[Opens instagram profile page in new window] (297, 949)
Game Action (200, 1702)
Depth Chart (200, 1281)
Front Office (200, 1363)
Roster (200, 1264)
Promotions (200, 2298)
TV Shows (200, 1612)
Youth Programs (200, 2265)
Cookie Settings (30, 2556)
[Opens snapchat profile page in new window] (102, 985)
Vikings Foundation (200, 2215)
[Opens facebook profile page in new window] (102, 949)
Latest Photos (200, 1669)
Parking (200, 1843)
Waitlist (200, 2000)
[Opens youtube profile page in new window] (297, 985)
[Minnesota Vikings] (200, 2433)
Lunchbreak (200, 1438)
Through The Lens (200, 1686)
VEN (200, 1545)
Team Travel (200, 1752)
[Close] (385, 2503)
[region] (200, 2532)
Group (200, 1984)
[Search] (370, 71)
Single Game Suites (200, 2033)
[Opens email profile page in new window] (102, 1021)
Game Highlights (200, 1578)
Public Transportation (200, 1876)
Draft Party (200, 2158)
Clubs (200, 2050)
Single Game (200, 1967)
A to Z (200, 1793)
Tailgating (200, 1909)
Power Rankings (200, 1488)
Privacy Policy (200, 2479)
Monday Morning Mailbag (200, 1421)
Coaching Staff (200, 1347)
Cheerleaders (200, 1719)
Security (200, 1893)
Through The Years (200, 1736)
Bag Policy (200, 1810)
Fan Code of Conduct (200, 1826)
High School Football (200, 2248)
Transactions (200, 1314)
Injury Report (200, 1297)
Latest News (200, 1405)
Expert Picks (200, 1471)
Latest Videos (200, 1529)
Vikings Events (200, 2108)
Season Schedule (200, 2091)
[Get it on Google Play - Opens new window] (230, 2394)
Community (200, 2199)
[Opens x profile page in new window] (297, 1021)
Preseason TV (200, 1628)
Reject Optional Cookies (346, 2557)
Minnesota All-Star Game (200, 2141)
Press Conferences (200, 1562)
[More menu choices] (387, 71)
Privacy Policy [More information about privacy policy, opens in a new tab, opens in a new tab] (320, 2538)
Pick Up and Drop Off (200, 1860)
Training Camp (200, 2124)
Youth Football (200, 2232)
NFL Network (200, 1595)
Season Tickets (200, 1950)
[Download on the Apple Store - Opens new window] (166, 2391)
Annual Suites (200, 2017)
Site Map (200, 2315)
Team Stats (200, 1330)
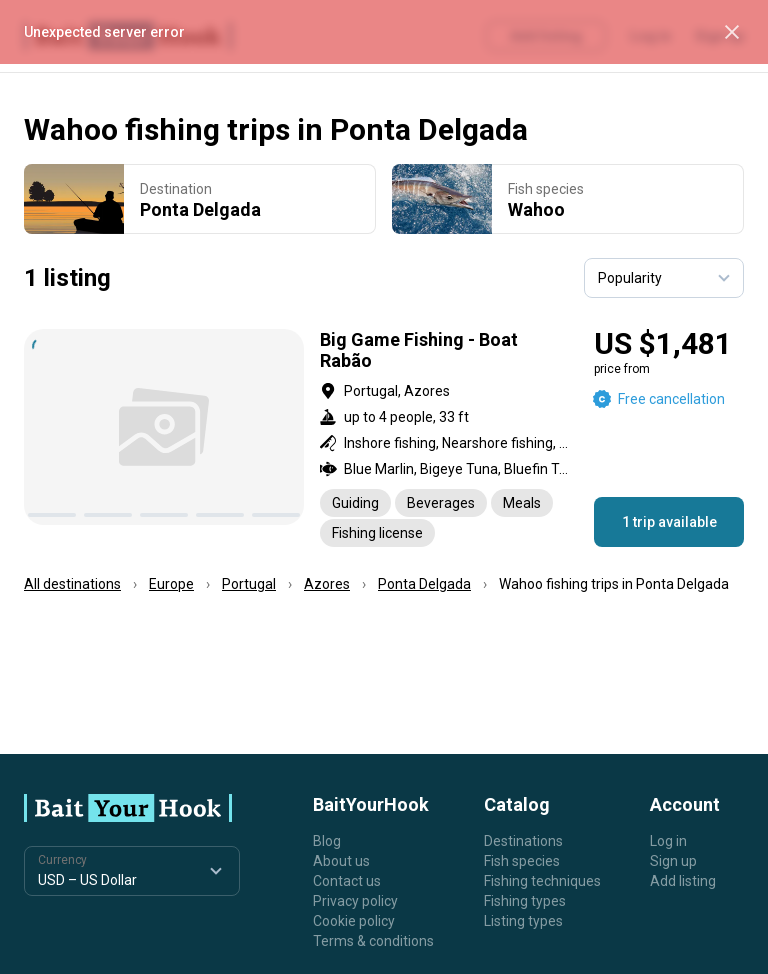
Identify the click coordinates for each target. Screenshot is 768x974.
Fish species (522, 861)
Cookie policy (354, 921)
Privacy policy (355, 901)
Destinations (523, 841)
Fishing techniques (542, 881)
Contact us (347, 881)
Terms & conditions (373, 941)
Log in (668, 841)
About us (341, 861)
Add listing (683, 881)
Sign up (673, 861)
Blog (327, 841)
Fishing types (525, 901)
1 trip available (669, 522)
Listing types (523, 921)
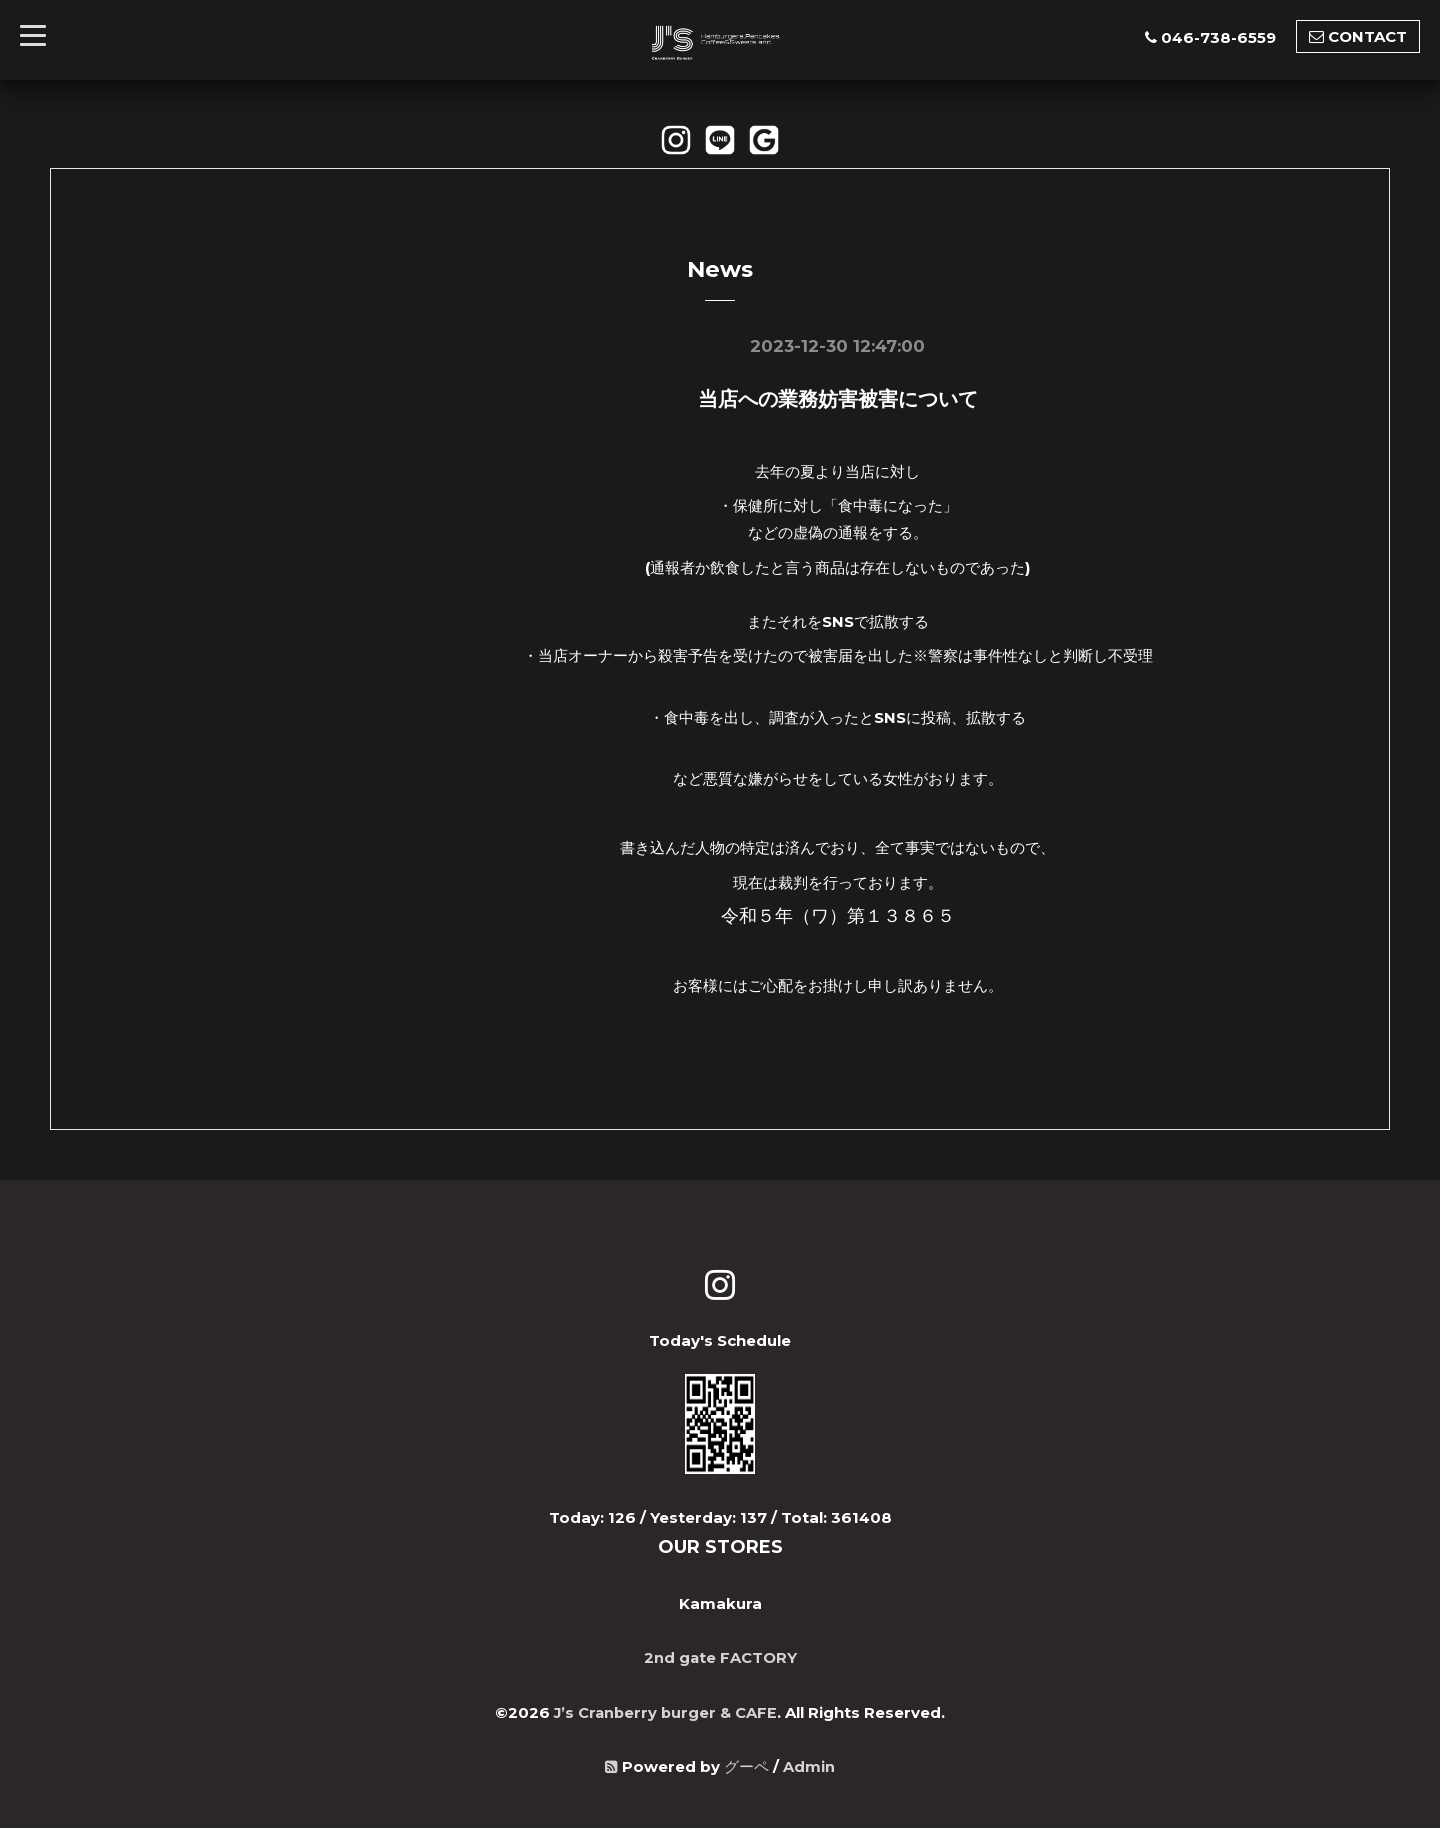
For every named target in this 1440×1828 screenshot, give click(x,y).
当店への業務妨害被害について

...

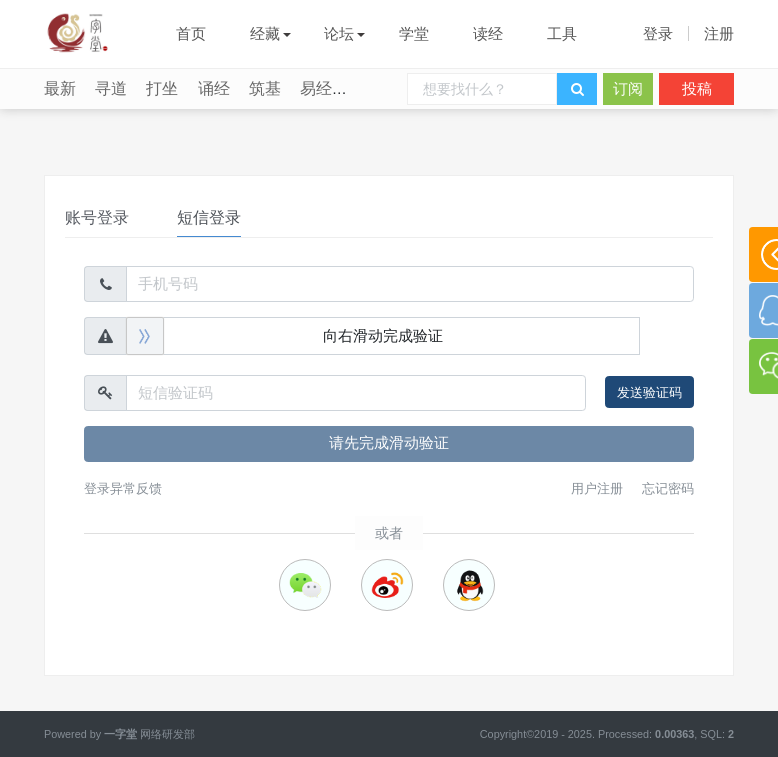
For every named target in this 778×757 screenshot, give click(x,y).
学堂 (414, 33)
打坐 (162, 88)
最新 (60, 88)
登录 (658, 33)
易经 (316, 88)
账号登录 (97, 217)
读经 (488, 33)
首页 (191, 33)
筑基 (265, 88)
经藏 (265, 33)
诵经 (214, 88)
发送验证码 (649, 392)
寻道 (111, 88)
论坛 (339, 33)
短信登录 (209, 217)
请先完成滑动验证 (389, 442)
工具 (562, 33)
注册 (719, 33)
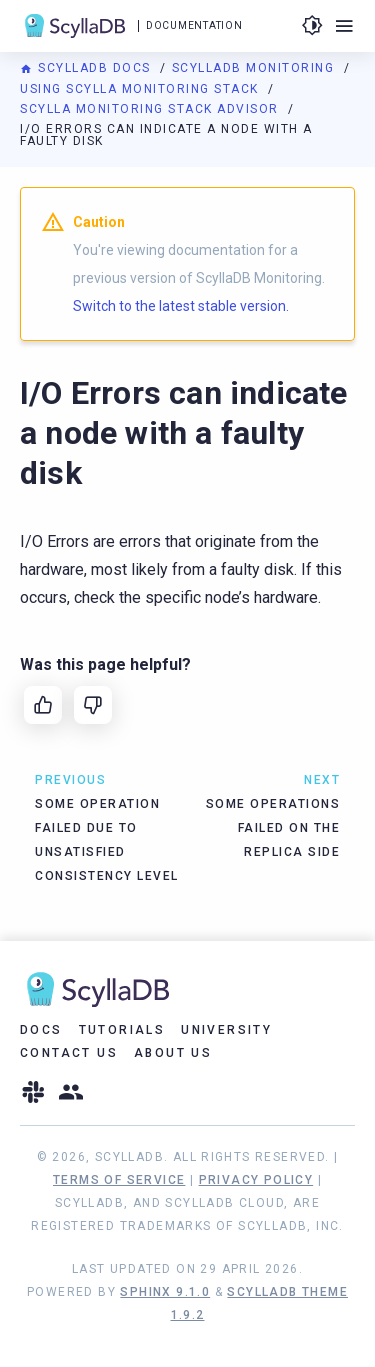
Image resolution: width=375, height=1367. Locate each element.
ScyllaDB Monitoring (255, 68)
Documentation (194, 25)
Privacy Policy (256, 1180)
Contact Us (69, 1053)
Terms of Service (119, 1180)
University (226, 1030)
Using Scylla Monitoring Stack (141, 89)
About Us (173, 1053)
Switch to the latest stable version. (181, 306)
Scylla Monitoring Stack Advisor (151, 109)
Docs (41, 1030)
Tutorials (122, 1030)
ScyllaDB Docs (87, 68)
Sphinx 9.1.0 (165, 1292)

**Directions**
From the material above, retype precisely the lines between the line holding "Monday Morning Mailbag (200, 1421)" and the line holding "Vikings Events (200, 2108)", inclusive, and nothing beyond them.

**Result**
Monday Morning Mailbag (200, 1421)
Coaching Staff (200, 1347)
Cheerleaders (200, 1719)
Security (200, 1893)
Through The Years (200, 1736)
Bag Policy (200, 1810)
Fan Code of Conduct (200, 1826)
High School Football (200, 2248)
Transactions (200, 1314)
Injury Report (200, 1297)
Latest News (200, 1405)
Expert Picks (200, 1471)
Latest Videos (200, 1529)
Vikings Events (200, 2108)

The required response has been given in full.